### ACTIVITY
Look through the material below and return every line that contains "Quiero".

### RECORDS SUPPLIED
★ ★ ★
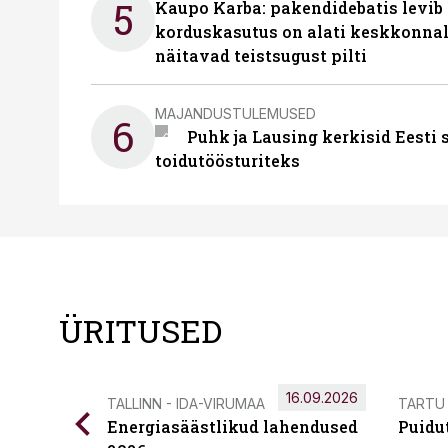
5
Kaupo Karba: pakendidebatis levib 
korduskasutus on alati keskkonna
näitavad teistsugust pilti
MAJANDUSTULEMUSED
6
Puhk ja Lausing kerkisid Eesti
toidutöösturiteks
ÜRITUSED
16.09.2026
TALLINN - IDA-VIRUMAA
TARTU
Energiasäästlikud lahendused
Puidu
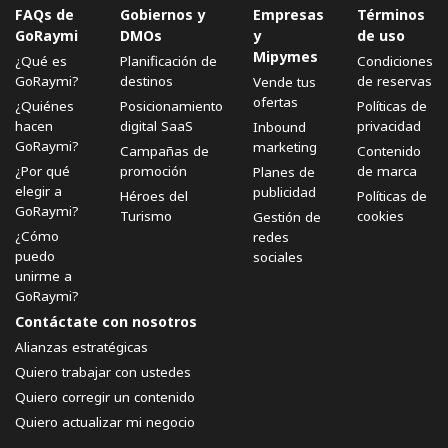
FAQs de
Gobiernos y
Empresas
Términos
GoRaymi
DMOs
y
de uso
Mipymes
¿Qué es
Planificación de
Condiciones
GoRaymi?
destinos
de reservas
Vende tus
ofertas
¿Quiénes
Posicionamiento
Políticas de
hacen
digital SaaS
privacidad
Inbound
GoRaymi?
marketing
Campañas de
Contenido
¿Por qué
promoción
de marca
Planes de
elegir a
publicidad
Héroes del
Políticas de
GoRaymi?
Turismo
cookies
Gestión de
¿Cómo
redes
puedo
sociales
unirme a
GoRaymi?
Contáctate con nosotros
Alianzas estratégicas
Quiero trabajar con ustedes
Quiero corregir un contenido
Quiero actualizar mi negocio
★ ★ ★
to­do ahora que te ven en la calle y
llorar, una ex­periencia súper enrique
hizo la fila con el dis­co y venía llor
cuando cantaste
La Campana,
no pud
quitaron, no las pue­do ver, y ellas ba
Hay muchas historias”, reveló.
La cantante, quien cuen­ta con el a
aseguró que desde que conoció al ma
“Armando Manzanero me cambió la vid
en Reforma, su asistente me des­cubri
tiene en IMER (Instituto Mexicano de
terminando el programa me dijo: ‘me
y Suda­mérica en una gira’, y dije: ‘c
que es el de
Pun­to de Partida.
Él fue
★ ★ ★
### TASK ANSWER
Quiero trabajar con ustedes
Quiero corregir un contenido
Quiero actualizar mi negocio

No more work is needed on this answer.